While we’ve not seen evidence that further regulation of investment-based crowdfunding will be recommended, as the industry matures, it’s time for crowdfunding platforms to step up and work together to self-regulate the sector under the existing FCA rules.
The industry needs to set a standard of due diligence, disclosure, reporting and consumer protection that all parties – including entrepreneurs, investors and regulators – can understand.
The FCA’s approach is to provide a flexible, principles-based regulatory framework that supports the needs of all stakeholders. The crowdfunding rules are not prescriptive as to the level of due diligence required, leaving it to platforms to determine what is appropriate for their particular asset class.
This is an effective approach and doesn’t mean that the rules are light touch or that the industry is regulated at arm’s length.
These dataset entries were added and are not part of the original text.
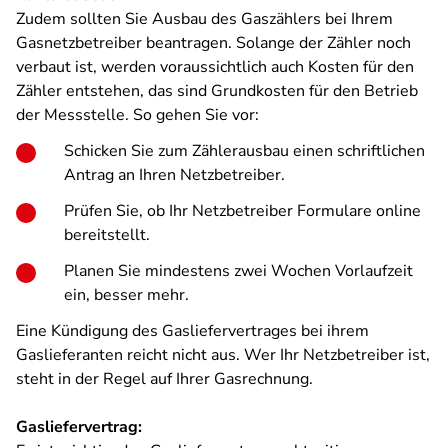
Zudem sollten Sie Ausbau des Gaszählers bei Ihrem
Gasnetzbetreiber beantragen. Solange der Zähler noch
verbaut ist, werden voraussichtlich auch Kosten für den
Zähler entstehen, das sind Grundkosten für den Betrieb
der Messstelle. So gehen Sie vor:
Schicken Sie zum Zählerausbau einen schriftlichen
Antrag an Ihren Netzbetreiber.
Prüfen Sie, ob Ihr Netzbetreiber Formulare online
bereitstellt.
Planen Sie mindestens zwei Wochen Vorlaufzeit
ein, besser mehr.
Eine Kündigung des Gasliefervertrages bei ihrem
Gaslieferanten reicht nicht aus. Wer Ihr Netzbetreiber ist,
steht in der Regel auf Ihrer Gasrechnung.
Gasliefervertrag:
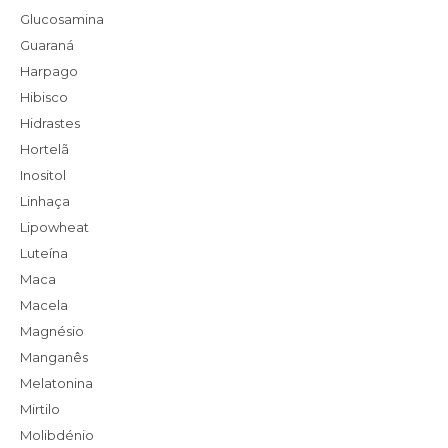
Glucosamina
Guaraná
Harpago
Hibisco
Hidrastes
Hortelã
Inositol
Linhaça
Lipowheat
Luteína
Maca
Macela
Magnésio
Manganês
Melatonina
Mirtilo
Molibdénio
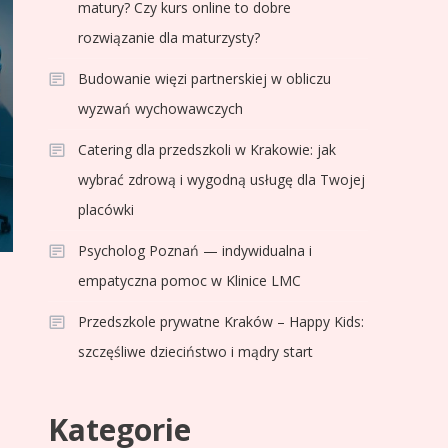
matury? Czy kurs online to dobre
rozwiązanie dla maturzysty?
Budowanie więzi partnerskiej w obliczu
wyzwań wychowawczych
Catering dla przedszkoli w Krakowie: jak
wybrać zdrową i wygodną usługę dla Twojej
placówki
Psycholog Poznań — indywidualna i
empatyczna pomoc w Klinice LMC
Przedszkole prywatne Kraków – Happy Kids:
szczęśliwe dzieciństwo i mądry start
Kategorie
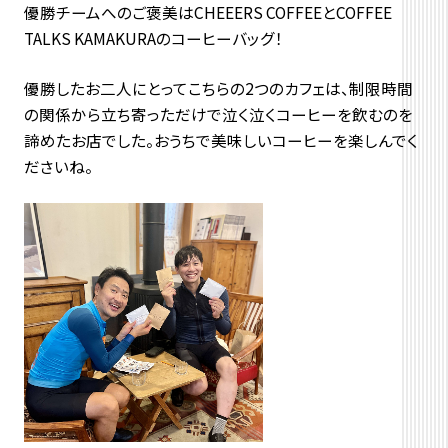
優勝チームへのご褒美はCHEEERS COFFEEとCOFFEE
TALKS KAMAKURAのコーヒーバッグ！
優勝したお二人にとってこちらの2つのカフェは、制限時間
の関係から立ち寄っただけで泣く泣くコーヒーを飲むのを
諦めたお店でした。おうちで美味しいコーヒーを楽しんでく
ださいね。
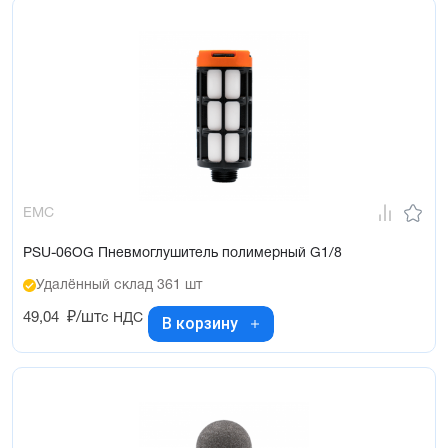
EMC
PSU-06OG Пневмоглушитель полимерный G1/8
Удалённый склад 361 шт
49,04
₽/шт
с НДС
В корзину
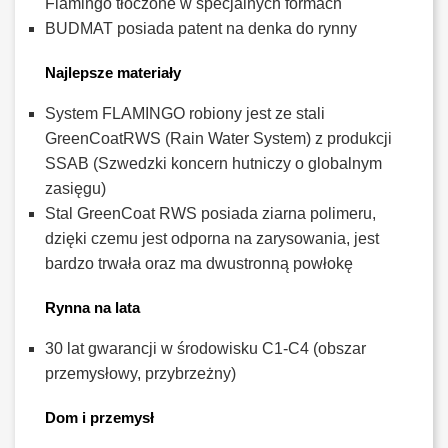
Flamingo tłoczone w specjalnych formach
BUDMAT posiada patent na denka do rynny
Najlepsze materiały
System FLAMINGO robiony jest ze stali
GreenCoatRWS (Rain Water System) z produkcji
SSAB (Szwedzki koncern hutniczy o globalnym
zasięgu)
Stal GreenCoat RWS posiada ziarna polimeru,
dzięki czemu jest odporna na zarysowania, jest
bardzo trwała oraz ma dwustronną powłokę
Rynna na lata
30 lat gwarancji w środowisku C1-C4 (obszar
przemysłowy, przybrzeżny)
Dom i przemysł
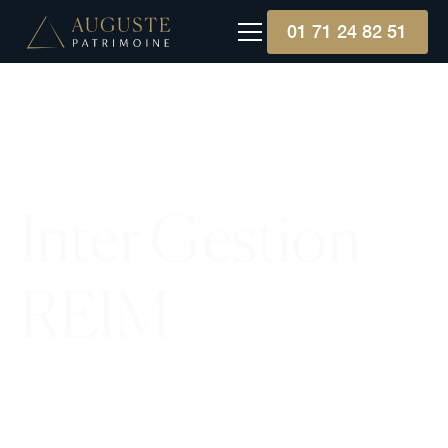
01 71 24 82 51
Inter Gestion
REIM
Inter Gestion REIM se spécialise dans les SCPI,
offrant une gamme complète couvrant toutes les
classes d'actifs immobiliers, avec un accent sur la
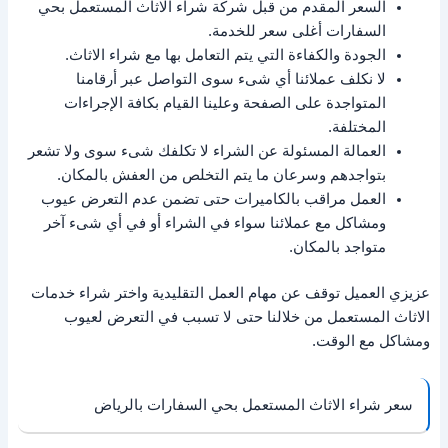
السعر المقدم من قبل شركة شراء الاثاث المستعمل بحي
السفارات أغلى سعر للخدمة.
الجودة والكفاءة التي يتم التعامل بها مع شراء الاثاث.
لا نكلف عملائنا أي شىء سوى التواصل عبر أرقامنا
المتواجدة على الصفحة وعلينا القيام بكافة الإجراءات
المختلفة.
العمالة المسئولة عن الشراء لا تكلفك شىء سوى ولا تشعر
بتواجدهم وسرعان ما يتم التخلص من العفش بالمكان.
العمل مراقب بالكاميرات حتى تضمن عدم التعرض عيوب
ومشاكل مع عملائنا سواء في الشراء أو في أي شىء آخر
متواجد بالمكان.
عزيزي العميل توقف عن مهام العمل التقليدية واختر شراء خدمات
الاثاث المستعمل من خلالنا حتى لا تسبب في التعرض لعيوب
ومشاكل مع الوقت.
سعر شراء الاثاث المستعمل بحي السفارات بالرياض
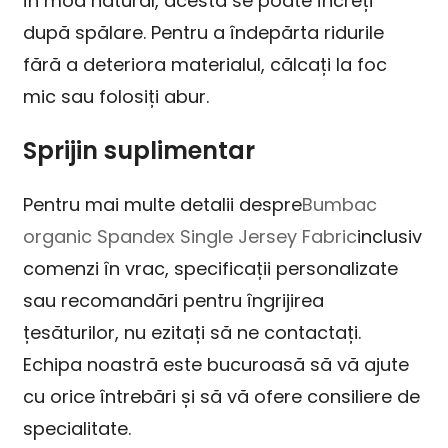
în mod natural, acesta se poate încreți
după spălare. Pentru a îndepărta ridurile
fără a deteriora materialul, călcați la foc
mic sau folosiți abur.
Sprijin suplimentar
Pentru mai multe detalii despre
Bumbac
organic Spandex Single Jersey Fabric
inclusiv
comenzi în vrac, specificații personalizate
sau recomandări pentru îngrijirea
țesăturilor, nu ezitați să ne contactați.
Echipa noastră este bucuroasă să vă ajute
cu orice întrebări și să vă ofere consiliere de
specialitate.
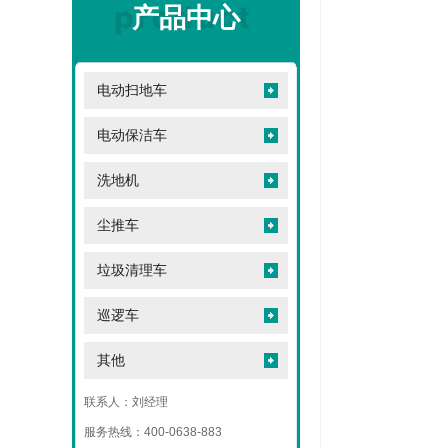
产品中心
电动扫地车
电动保洁车
洗地机
尘推车
垃圾清理车
巡逻车
其他
联系人：刘经理
服务热线：400-0638-883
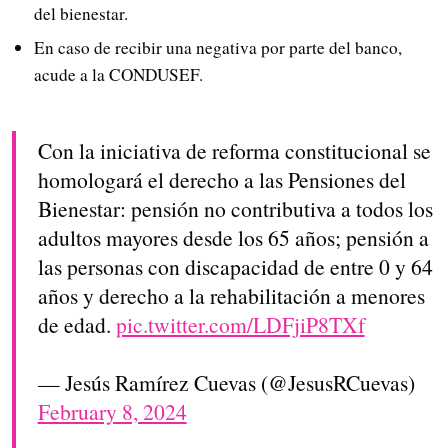
del bienestar.
En caso de recibir una negativa por parte del banco,
acude a la CONDUSEF.
Con la iniciativa de reforma constitucional se
homologará el derecho a las Pensiones del
Bienestar: pensión no contributiva a todos los
adultos mayores desde los 65 años; pensión a
las personas con discapacidad de entre 0 y 64
años y derecho a la rehabilitación a menores
de edad.
pic.twitter.com/LDFjiP8TXf
— Jesús Ramírez Cuevas (@JesusRCuevas)
February 8, 2024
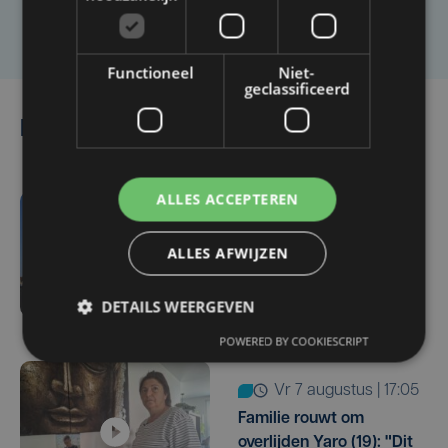
Laat het ons weten
Functioneel
Niet-
geclassificeerd
Lees ook
ALLES ACCEPTEREN
vr 7 augustus | 18:33
Parket in beroep tegen
ALLES AFWIJZEN
vrijlating van Roemeense
moordverdachte
DETAILS WEERGEVEN
POWERED BY COOKIESCRIPT
vr 7 augustus | 17:05
Familie rouwt om
overlijden Yaro (19): "Dit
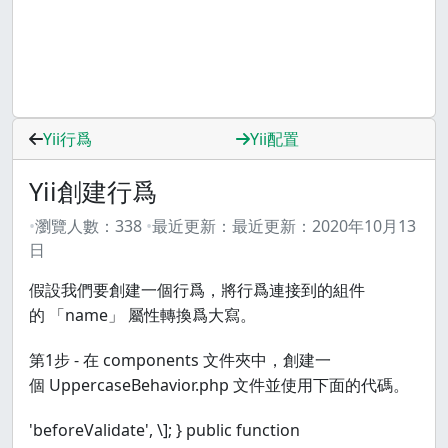
Yii行爲
Yii配置
Yii創建行爲
瀏覽人數：
338
最近更新：
最近更新：
2020年10月13
日
假設我們要創建一個行爲，將行爲連接到的組件
的 「name」 屬性轉換爲大寫。
第1步 - 在 components 文件夾中，創建一
個 UppercaseBehavior.php 文件並使用下面的代碼。
'beforeValidate', \]; } public function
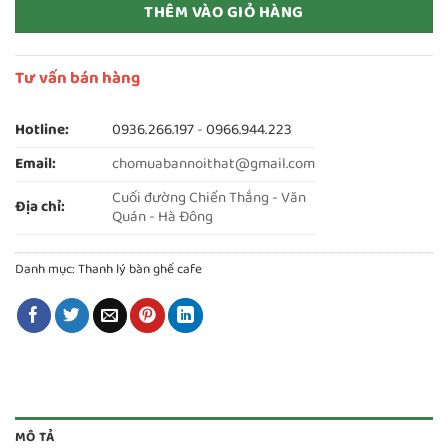
THÊM VÀO GIỎ HÀNG
Tư vấn bán hàng
Hotline:
0936.266.197
-
0966.944.223
Email:
chomuabannoithat@gmail.com
Cuối đường Chiến Thắng - Văn
Địa chỉ:
Quán - Hà Đông
Danh mục:
Thanh lý bàn ghế cafe
MÔ TẢ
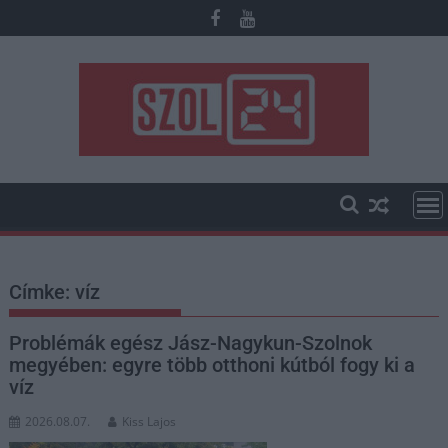
Skip
to
content
Címke:
víz
Problémák egész Jász-Nagykun-Szolnok
megyében: egyre több otthoni kútból fogy ki a
víz
2026.08.07.
Kiss Lajos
It does, however, present a potential information gap for investors that platforms should take the onus on themselves to fill.
Many of our investors are largely unaware of the level and depth of analysis and verification we conduct before allowing a business to raise funding. We need to be better at communicating this. For example, at Crowdcube we have an extensive process that involves a team of lawyers, financial and business analysts and compliance experts. Ninety per cent of businesses that make an application are not approved.
Once pitches are open to investment, they’re exposed to another layer of scrutiny in the form of tough questioning from the crowd. The diversity of the investor base, and their breadth and depth of knowledge, is vital to collectively discuss and judge the merits of the business’s model, its market opportunity and whether it’s worthy of their hard-earned money.
Platforms should constantly review and improve their due diligence processes and the information presented to investors. It’s important that the crowd can easily understand the checks a platform carries out, as well as what it does not do, so they can do their own research if necessary.
One way of ramping transparency up a notch is by formalising the due diligence principles and process in a public charter, which clarifies exactly what investors and entrepreneurs can expect. This is something we’ve recently launched at Crowdcube.
Transparency should also be extended to a standardised measurement of how crowdfunded businesses perform post-funding, including investor returns, losses, follow on investment, down rounds and more general business progress. This transparency is crucial for investors to assess crowdfunding attractiveness as an asset class in the long term.
Going forward, a more unified approach, with providers joining forces with each other to agree a common foundation of due diligence, has to be the goal. Ultimately, I’d like to see the establishment of an industry standard that sets out the required operating principles; one that safeguards the crowd and protects the industry while ensuring that British businesses continue to benefit from improved access to finance.